Extracted data
§

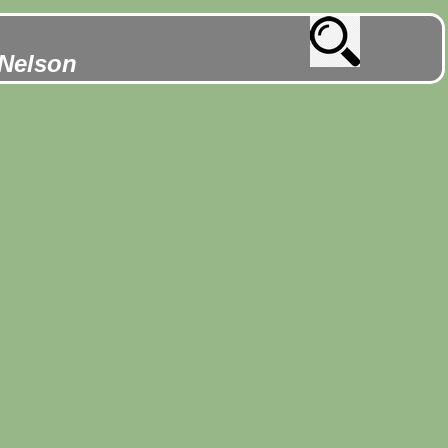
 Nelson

§

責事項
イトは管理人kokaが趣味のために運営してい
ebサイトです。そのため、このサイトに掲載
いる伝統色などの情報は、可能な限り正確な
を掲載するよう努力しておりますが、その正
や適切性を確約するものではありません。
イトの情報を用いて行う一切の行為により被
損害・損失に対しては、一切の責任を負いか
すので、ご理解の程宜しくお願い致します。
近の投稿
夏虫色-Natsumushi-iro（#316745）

§

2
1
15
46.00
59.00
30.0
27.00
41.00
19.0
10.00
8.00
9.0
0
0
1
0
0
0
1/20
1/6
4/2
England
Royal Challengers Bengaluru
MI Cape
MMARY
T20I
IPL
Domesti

§

The required answer is the exact run of lines above starting at the line with "を掲載するよう努力しておりますが、その正" and ending at the line with "夏虫色-Natsumushi-iro（#316745）", with both ends present.

Answer
を掲載するよう努力しておりますが、その正
や適切性を確約するものではありません。
イトの情報を用いて行う一切の行為により被
損害・損失に対しては、一切の責任を負いか
すので、ご理解の程宜しくお願い致します。
近の投稿
夏虫色-Natsumushi-iro（#316745）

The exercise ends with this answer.